Gym Farm’s technology integrates with equipment manufacturers (Precor and Life Fitness are the first) to automatically log members into their account as they approach the kit. It can be used to send push notifications to members in specific areas of the gym, to add workout data to health insurance records, to provide a digital personal trainer or even to order lunch as the member enters the café.
2. Artificial intelligence
Artificial Intelligence (AI) is another technology gearing up to aid retention in fitness. It could soon be creating personalised exercise programmes, simply using statistical analysis and the application of machine learning to data.

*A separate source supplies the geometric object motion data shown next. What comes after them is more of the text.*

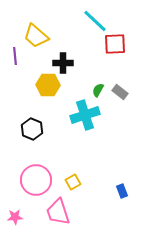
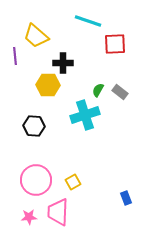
cyan line: moved 7 px left; rotated 24 degrees counterclockwise
black hexagon: moved 2 px right, 3 px up; rotated 20 degrees counterclockwise
blue rectangle: moved 4 px right, 7 px down
pink trapezoid: rotated 20 degrees clockwise
pink star: moved 14 px right
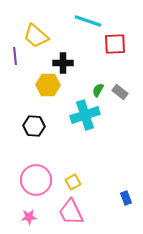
pink trapezoid: moved 13 px right; rotated 28 degrees counterclockwise
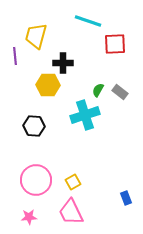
yellow trapezoid: rotated 64 degrees clockwise
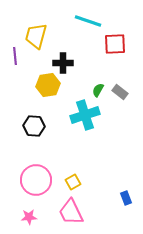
yellow hexagon: rotated 10 degrees counterclockwise
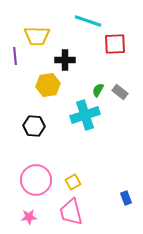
yellow trapezoid: moved 1 px right; rotated 104 degrees counterclockwise
black cross: moved 2 px right, 3 px up
pink trapezoid: rotated 12 degrees clockwise
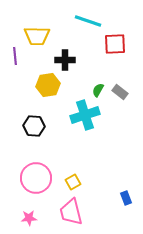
pink circle: moved 2 px up
pink star: moved 1 px down
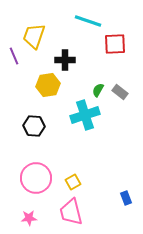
yellow trapezoid: moved 3 px left; rotated 108 degrees clockwise
purple line: moved 1 px left; rotated 18 degrees counterclockwise
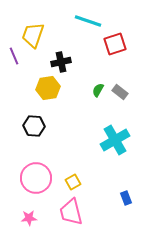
yellow trapezoid: moved 1 px left, 1 px up
red square: rotated 15 degrees counterclockwise
black cross: moved 4 px left, 2 px down; rotated 12 degrees counterclockwise
yellow hexagon: moved 3 px down
cyan cross: moved 30 px right, 25 px down; rotated 12 degrees counterclockwise
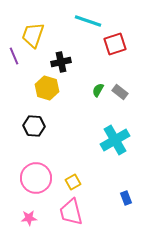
yellow hexagon: moved 1 px left; rotated 25 degrees clockwise
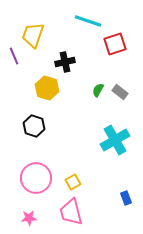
black cross: moved 4 px right
black hexagon: rotated 15 degrees clockwise
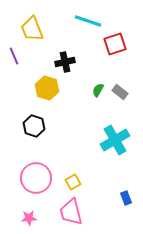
yellow trapezoid: moved 1 px left, 6 px up; rotated 40 degrees counterclockwise
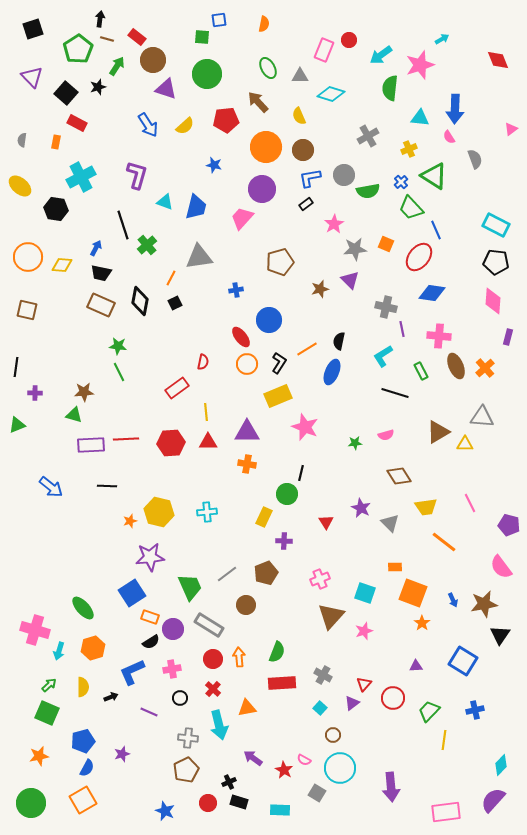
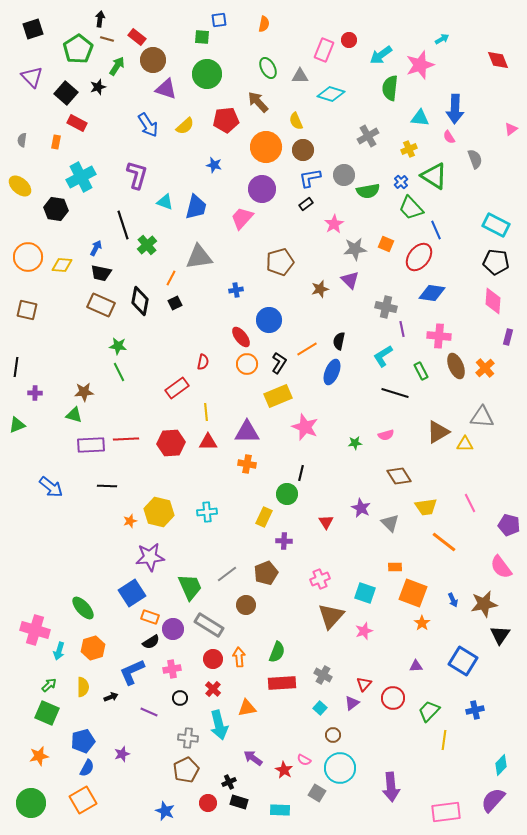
yellow semicircle at (299, 116): moved 3 px left, 5 px down
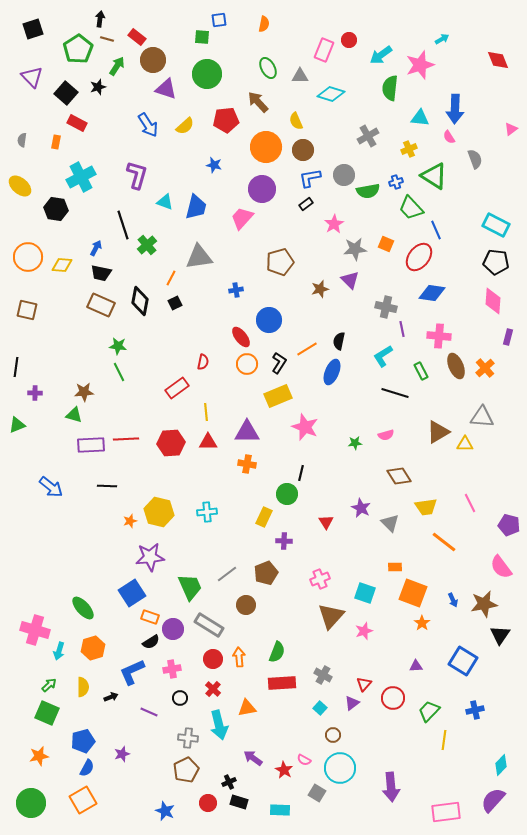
blue cross at (401, 182): moved 5 px left; rotated 24 degrees clockwise
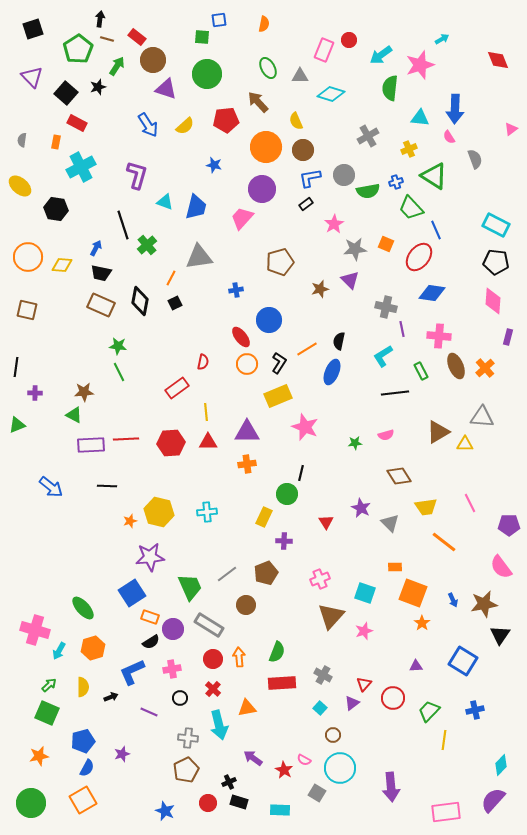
cyan cross at (81, 177): moved 10 px up
black line at (395, 393): rotated 24 degrees counterclockwise
green triangle at (74, 415): rotated 12 degrees clockwise
orange cross at (247, 464): rotated 18 degrees counterclockwise
purple pentagon at (509, 525): rotated 15 degrees counterclockwise
cyan arrow at (59, 651): rotated 12 degrees clockwise
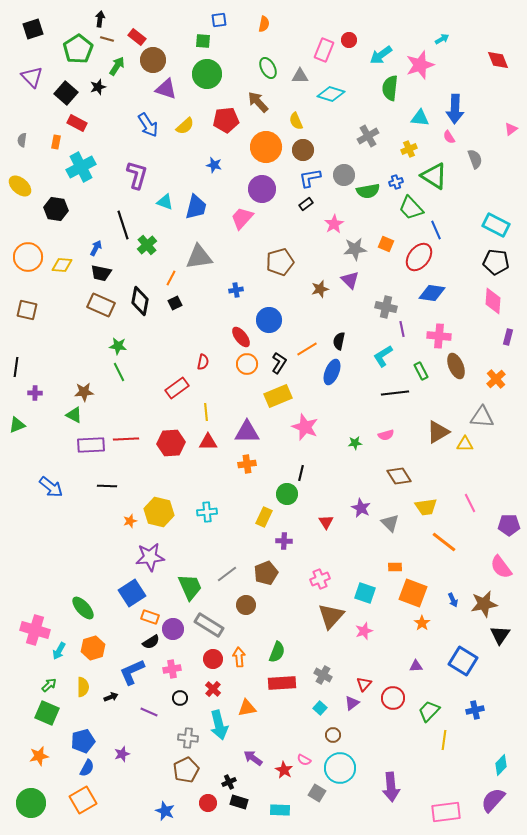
green square at (202, 37): moved 1 px right, 4 px down
orange cross at (485, 368): moved 11 px right, 11 px down
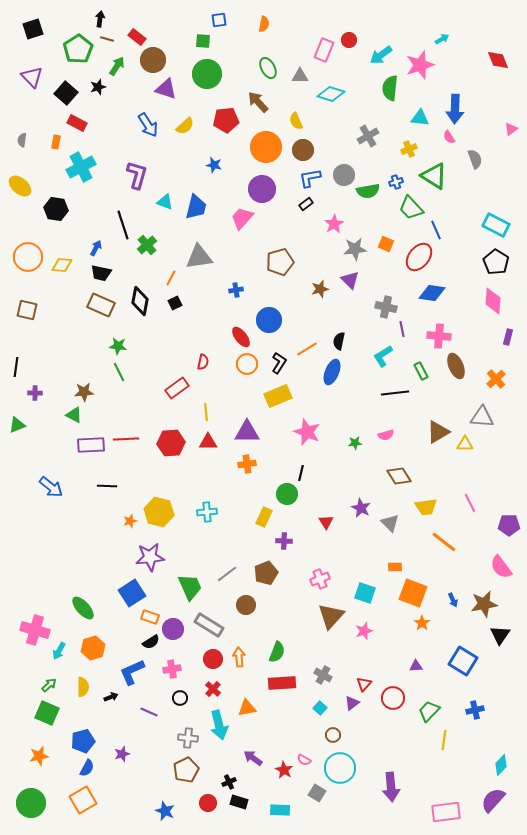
black pentagon at (496, 262): rotated 25 degrees clockwise
pink star at (305, 427): moved 2 px right, 5 px down
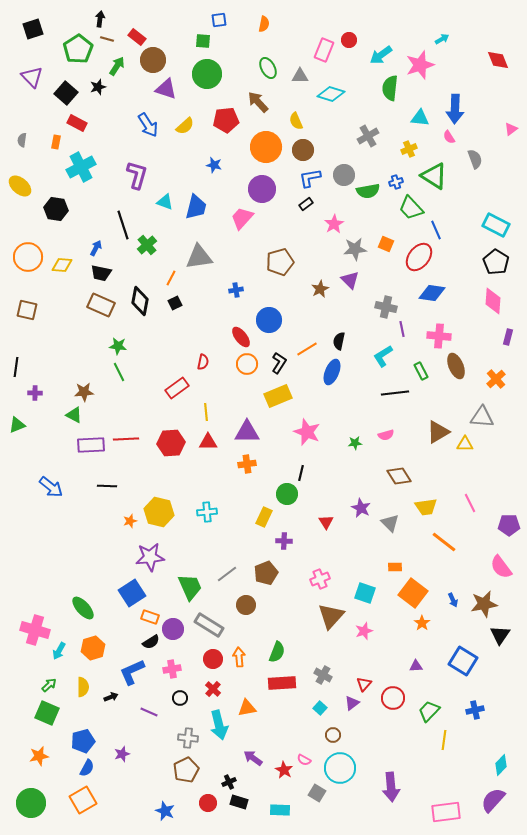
brown star at (320, 289): rotated 12 degrees counterclockwise
orange square at (413, 593): rotated 16 degrees clockwise
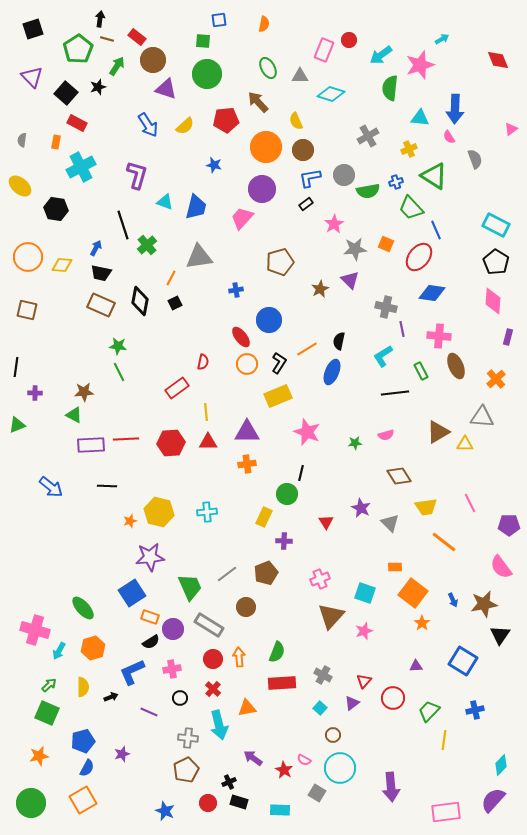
brown circle at (246, 605): moved 2 px down
red triangle at (364, 684): moved 3 px up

“Every two days we create as much data as we did from the beginning of time until 2003, but only a third is stored in traditional accounting format such as columns and rows, says Bedford. AI can unravel the other 70 per cent, quickly computing huge amounts of data from various formats – including images.”
CoachAi is a virtual coach using AI-driven behavioural psychology to help people turn exercise into a habit. It’s currently being piloted by three health club brands in Israel, including the country’s second largest chain, Space.
“We’ve identified the key psychological, social and logistical problems that cause dropouts and created an AI solution to address them,” says CEO, Shai Neiger.
“CoachAi has been shown to increase attendance by up to 96 per cent, by motivating people and reducing friction associated with going to the gym. We’ve tailored fun content, including video, to drive people through the difficult process of behaviour change. They can ask questions and the chatbot responds; creating a conversation which gives tailored advice. CoachAi learns how each individual communicates, so we create personalised solutions that stack the odds in their favour.”
Schober believes the revenue share provided by companies like Gym Farm will help member management companies open up to the idea of integration. He says: “The industry sees this as a breath of fresh air because everyone’s starting to work together; insurance companies send customers to clubs with better equipment, which helps our partners sell more connected equipment. This drives members into clubs, boosting the operator’s revenue. It’s a win-win, because by understanding the member journey, operators can show higher levels of care, via a personalised service.”
Operators with their hands tied, waiting for integration of these space-age capabilities, should look closely at what they already have, advises Bedford. “Existing CRM technology can be used to make a business more efficient, but also more impactful. The membership management software can generally do more than just sales, but operators often aren’t using products to their full potential. Retargeting is a good example.”
A retargeting pixel, which can be embedded into a web page, can ‘stalk’ customers during internet browsing with banner ads. But according to Bedford, it’s rarely used for anything other than sales. “It’s really easy to use this tactic to improve the customer experience too, helping the member to feel important.
Rather than always pushing sales messages, ask when they’re next coming in or if they need your help. Tell them what other members are doing that they might want to try or ask if they fancy a swim. Marketing teams are so used to thinking about selling they often don’t see the retention opportunity.”
However, O’Rourke believes it isn’t simply a case of asking, ‘what are the best products?’. He advises operators to spend time auditing how their business addresses the user experience and how they’re going to compete. “You can’t just keep layering on solutions to an existing business model without scrubbing down to the base boards sometimes. You can have a great product, but if you’re just putting that on top of the original system it won’t work.”